> What to work on
Go through the following data and transcribe exactly the stretch of lines from the one holding "বর্তমান মুহতামিমের মোবাইল" to the one holding "Cronaca Italia", both included.

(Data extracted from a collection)
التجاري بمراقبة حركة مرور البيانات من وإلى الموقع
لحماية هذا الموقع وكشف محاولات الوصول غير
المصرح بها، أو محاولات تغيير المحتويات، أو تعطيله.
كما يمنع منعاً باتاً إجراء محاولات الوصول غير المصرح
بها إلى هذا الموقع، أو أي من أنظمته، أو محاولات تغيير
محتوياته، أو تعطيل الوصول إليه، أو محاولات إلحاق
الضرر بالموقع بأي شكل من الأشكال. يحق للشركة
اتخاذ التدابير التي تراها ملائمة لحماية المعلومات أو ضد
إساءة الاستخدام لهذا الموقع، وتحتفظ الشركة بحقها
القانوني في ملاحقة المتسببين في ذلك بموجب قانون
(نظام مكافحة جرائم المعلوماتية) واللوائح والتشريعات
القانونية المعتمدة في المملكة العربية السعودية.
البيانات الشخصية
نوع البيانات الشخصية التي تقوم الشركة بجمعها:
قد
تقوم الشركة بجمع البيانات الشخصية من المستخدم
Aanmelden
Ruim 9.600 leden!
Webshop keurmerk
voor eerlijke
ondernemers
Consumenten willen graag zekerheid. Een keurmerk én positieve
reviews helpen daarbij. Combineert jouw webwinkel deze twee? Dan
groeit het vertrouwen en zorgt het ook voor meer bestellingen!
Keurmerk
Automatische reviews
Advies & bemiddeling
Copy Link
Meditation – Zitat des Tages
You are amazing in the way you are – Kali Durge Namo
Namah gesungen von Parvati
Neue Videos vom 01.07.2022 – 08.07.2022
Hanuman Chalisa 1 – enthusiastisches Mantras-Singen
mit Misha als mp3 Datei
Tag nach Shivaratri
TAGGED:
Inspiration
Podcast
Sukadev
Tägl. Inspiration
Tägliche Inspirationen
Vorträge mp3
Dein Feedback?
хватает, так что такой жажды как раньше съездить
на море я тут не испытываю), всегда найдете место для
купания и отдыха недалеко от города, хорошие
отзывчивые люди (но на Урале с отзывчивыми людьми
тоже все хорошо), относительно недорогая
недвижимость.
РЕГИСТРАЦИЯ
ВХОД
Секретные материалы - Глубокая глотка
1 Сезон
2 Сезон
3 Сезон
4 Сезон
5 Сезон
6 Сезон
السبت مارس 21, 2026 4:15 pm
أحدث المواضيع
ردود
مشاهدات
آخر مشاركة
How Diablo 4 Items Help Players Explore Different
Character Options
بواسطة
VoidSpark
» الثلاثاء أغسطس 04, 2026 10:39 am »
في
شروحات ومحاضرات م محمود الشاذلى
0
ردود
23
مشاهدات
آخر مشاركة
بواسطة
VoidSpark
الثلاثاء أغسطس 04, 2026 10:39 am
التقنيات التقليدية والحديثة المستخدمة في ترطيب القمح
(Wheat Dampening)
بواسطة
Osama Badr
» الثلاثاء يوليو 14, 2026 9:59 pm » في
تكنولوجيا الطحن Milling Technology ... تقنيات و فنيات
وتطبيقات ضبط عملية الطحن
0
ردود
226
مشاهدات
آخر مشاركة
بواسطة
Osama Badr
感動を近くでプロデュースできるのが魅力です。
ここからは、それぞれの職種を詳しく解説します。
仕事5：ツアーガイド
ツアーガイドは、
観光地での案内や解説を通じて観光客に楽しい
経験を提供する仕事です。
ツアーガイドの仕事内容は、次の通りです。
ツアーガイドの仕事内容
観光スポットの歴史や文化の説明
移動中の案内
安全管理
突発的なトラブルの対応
==
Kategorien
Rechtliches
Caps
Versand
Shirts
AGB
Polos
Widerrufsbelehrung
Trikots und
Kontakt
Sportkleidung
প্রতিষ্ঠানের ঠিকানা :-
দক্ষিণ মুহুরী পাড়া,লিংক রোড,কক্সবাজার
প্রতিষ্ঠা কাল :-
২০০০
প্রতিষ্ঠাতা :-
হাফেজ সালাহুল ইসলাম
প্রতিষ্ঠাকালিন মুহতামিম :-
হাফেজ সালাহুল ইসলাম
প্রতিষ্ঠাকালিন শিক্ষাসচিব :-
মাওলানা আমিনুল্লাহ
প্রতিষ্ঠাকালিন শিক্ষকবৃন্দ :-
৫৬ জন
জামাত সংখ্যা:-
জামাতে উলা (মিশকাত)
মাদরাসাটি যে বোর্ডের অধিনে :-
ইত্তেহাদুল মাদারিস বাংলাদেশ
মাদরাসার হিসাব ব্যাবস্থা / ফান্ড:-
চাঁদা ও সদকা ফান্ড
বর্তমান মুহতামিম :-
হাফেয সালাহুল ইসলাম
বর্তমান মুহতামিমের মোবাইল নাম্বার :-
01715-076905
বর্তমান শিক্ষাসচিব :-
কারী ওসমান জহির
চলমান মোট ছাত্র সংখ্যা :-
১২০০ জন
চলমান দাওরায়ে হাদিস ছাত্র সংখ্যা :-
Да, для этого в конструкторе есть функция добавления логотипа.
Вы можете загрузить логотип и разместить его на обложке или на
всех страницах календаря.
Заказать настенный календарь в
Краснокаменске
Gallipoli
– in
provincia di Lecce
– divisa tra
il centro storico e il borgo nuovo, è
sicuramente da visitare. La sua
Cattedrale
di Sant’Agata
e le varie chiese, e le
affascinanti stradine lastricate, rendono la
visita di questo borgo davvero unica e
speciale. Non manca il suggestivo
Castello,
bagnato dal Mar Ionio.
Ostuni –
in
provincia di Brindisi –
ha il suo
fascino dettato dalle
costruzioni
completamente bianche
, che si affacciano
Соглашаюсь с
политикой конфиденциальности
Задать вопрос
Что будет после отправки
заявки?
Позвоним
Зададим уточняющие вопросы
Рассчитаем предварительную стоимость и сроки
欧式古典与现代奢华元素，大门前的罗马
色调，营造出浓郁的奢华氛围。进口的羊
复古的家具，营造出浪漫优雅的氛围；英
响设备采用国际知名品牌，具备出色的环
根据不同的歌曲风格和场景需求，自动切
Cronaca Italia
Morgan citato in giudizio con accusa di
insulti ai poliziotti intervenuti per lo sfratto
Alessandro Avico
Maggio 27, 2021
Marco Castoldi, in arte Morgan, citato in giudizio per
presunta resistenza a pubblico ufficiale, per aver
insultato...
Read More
==
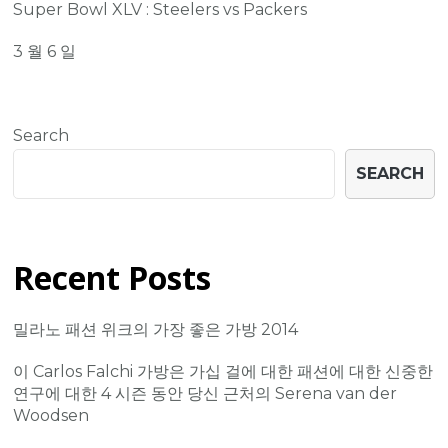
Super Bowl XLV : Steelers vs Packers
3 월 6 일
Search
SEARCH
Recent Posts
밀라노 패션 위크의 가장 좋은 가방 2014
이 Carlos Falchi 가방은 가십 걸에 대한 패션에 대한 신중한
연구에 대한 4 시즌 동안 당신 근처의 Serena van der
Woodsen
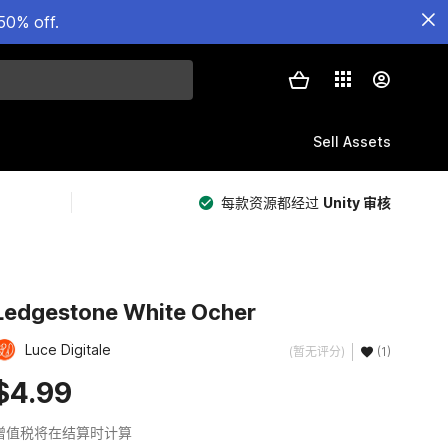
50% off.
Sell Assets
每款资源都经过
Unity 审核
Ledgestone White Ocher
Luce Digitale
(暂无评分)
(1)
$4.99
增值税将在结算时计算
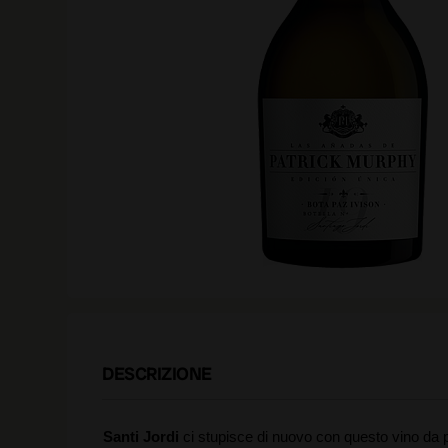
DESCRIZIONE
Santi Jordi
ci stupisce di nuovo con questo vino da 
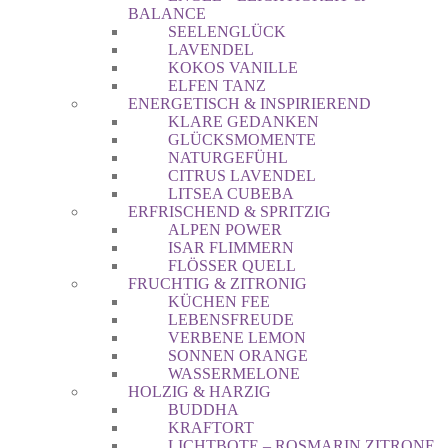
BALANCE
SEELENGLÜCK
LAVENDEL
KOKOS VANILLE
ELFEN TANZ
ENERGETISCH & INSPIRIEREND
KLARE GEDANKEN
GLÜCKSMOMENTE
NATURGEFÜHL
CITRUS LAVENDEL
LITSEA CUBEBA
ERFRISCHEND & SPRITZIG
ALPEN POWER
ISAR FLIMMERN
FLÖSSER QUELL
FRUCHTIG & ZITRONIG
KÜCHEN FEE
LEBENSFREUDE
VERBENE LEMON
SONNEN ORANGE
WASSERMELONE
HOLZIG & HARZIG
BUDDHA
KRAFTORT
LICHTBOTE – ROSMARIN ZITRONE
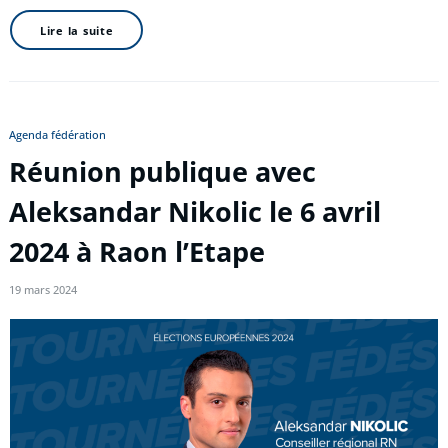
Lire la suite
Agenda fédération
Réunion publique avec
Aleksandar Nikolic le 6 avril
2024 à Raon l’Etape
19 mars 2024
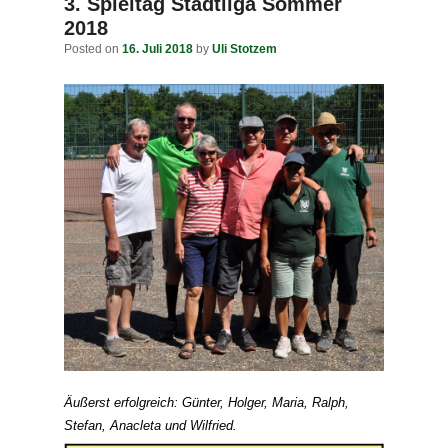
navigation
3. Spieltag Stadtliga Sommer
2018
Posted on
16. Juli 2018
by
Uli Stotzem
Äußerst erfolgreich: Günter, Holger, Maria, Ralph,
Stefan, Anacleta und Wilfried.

> Result
বর্তমান মুহতামিমের মোবাইল নাম্বার :-
01715-076905
বর্তমান শিক্ষাসচিব :-
কারী ওসমান জহির
চলমান মোট ছাত্র সংখ্যা :-
১২০০ জন
চলমান দাওরায়ে হাদিস ছাত্র সংখ্যা :-
Да, для этого в конструкторе есть функция добавления логотипа.
Вы можете загрузить логотип и разместить его на обложке или на
всех страницах календаря.
Заказать настенный календарь в
Краснокаменске
Gallipoli
– in
provincia di Lecce
– divisa tra
il centro storico e il borgo nuovo, è
sicuramente da visitare. La sua
Cattedrale
di Sant’Agata
e le varie chiese, e le
affascinanti stradine lastricate, rendono la
visita di questo borgo davvero unica e
speciale. Non manca il suggestivo
Castello,
bagnato dal Mar Ionio.
Ostuni –
in
provincia di Brindisi –
ha il suo
fascino dettato dalle
costruzioni
completamente bianche
, che si affacciano
Соглашаюсь с
политикой конфиденциальности
Задать вопрос
Что будет после отправки
заявки?
Позвоним
Зададим уточняющие вопросы
Рассчитаем предварительную стоимость и сроки
欧式古典与现代奢华元素，大门前的罗马
色调，营造出浓郁的奢华氛围。进口的羊
复古的家具，营造出浪漫优雅的氛围；英
响设备采用国际知名品牌，具备出色的环
根据不同的歌曲风格和场景需求，自动切
Cronaca Italia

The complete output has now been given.